- Natalia Lara is the voice of women’s football in Brazil
- She’s also broke ground by commentating on huge men’s matches
- Natalia recently undertook an uber-challenging test
“The ball is sent into the box,” said the commentator in her inimitably impassioned tones. “Crivelari gets it at the back post. She hits it first-time, side-footed… goooooooool for Corinthians!”
Natalia Lara was doing what she does habitually last November… with an inhabitual twist: she wasn’t even watching the action she was describing to thousands.
“It was crazy,” Natalia told FIFA.com. “It was Corinthians-Taubate in the Campeonato Paulista. There was torrential rain. We lost the transmission of the game for what turned out to be 15 minutes.
“I immediately messaged our reporter Mari [Pereira] and the Corinthians press officer Vinicius [Carrilho] and said, ‘If anything important happens, please tell me!’”
“I had to advise the watching public I had lost the picture, but I tried my best to keep them interested. I spoke about Corinthians, Taubate, the championship and anything else I could. Somehow we managed to maintain our audience of 5,000 watchers.
“Suddenly my phone went – two messages. Corinthians goal. I was going to just tell them Corinthians had scored, but I wanted them to feel it so I decided to narrate the goal to them. I commentated the description of Giovanna Crivelari’s goal.
“The audience knew I was commentating it blind, so they loved it. Then Gabi Nunes scored and I did the same thing. Fortunately it came off well! It was a real test.”
Employing intuition and an encyclopedic knowledge to pass that examination are two of the attributes that have catapulted Natalia to become the voice of women’s football in Brazil – and break ground. She was the first female to narrate prestigious men’s fixtures such as the Paulistao final, the Derby d'Italia and Der Klassiker – and she’s only 27.
“I have always loved football,” said Natalia. “The boys who I played with used to call me Formiga. I’m not sure if that was because of the quality of my football though! (laughs).
“I used to love Roberto Carlos, Ronaldo ‘Fenômeno’, Ronaldinho Gaucho. I was a striker – I loved scoring goals. My big dream was to become a footballer.
“When that didn’t work out, I wanted to work in sport in some way, but you’d only see men working in these positions.
“But I believed I could make it happen, I went after it and I realised, ‘Yes, I can do this’. I’m really happy I managed it because sport involves such passion and once you work in it, you don’t want to do anything else."
“I really value giving people listening the best possible experience. It involves hours and hours and hours of preparation. Not just the matches I work on, but the whole football world. I dedicate myself to studying everything.
“I commentate the men’s Serie C matches, which I love. The fans of these clubs are exceptionally passionate. And I am the voice of women’s football, which I’m extremely passionate about. I always had a fire inside me to help women’s football grow.
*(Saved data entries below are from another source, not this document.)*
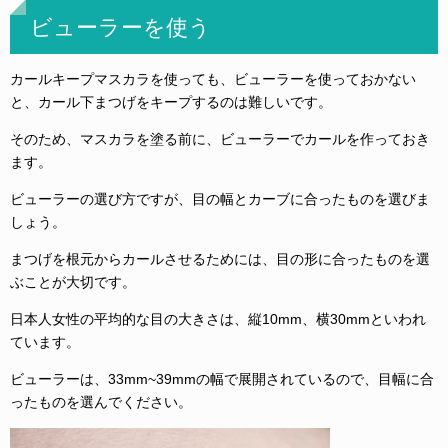
ビューラーを使う
カールキープマスカラを使っても、ビューラーを使っておかない
と、カール下まつげをキープするのは難しいです。
そのため、マスカラを塗る前に、ビューラーでカールを作っておき
ます。
ビューラーの選び方ですが、目の幅とカーブに合ったものを選びま
しょう。
まつげを根元からカールさせるためには、目の形に合ったものを選
ぶことが大切です。
日本人女性の平均的な目の大きさは、縦10mm、横30mmといわれ
ています。
ビューラーは、33mm~39mmの幅で展開されているので、目幅に合
ったものを選んでください。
“It's come on so much over the last few years. The 2019 Women’s World Cup was huge for its visibility. It really engrossed the public, the media and the interest has kept rolling.
“The 2019 Brasileiro Feminino was historic. We started showing live matches on Twitter, and other networks were showing games. It really took off on the internet. Corinthians started attracting huge crowds. I remember in the final there were queues and queues and queues at the Parque Sao Jorge to see the final.
“And from 2019 to 2020, the peak audience watching Brasileiro Feminino matches on Twitter has been four times more. The numbers have been staggering.
"The Paulista Feminino was also huge. We had four or five channels showing the final. And the Libertadores was shown. The quality of football was superb, and it was immensely competitive.
"The CBF has done a lot. Aline Pellegrino and Duda Luizelli were great appointments and are taking things to new levels. It’s got us all dreaming about the enormous potential of 2021.”
Natalia, whose infectious passion has indubitably aided women's football's popularity explosion in Brazil, has personal dreams, too.
“My dream in general is to see Brazilian football at the top once again,” she said. “It’s been a good while – 2002 – since the men’s team won the World Cup. The dream of Brazilians is to see them win that sixth world title in 2022. And I’d love to see women’s football keep growing and growing in Brazil the way it deserves to.
“My personal dream is to commentate on matches in the World Cup, Olympics, Champions League, Libertadores, Club World Cup. And to continue in 2021 being the voice of women’s football in Brazil, to try and make a difference to its success and to be a benchmark for others.”
“That was one of the most challenging blind auditions he could have chosen,” Adam Levine said of Jordan Smith taking on Chandelier by nine-time Grammy-nominated singer Sia on The Voice in 2015. The Harlan, Kentucky native’s song on the show went on to beat Hello by Adele to the number one spot on iTunes.
Having passed an indubitably more challenging blind audition, who would back against The Voice Brazil going no to realise all of her dreams?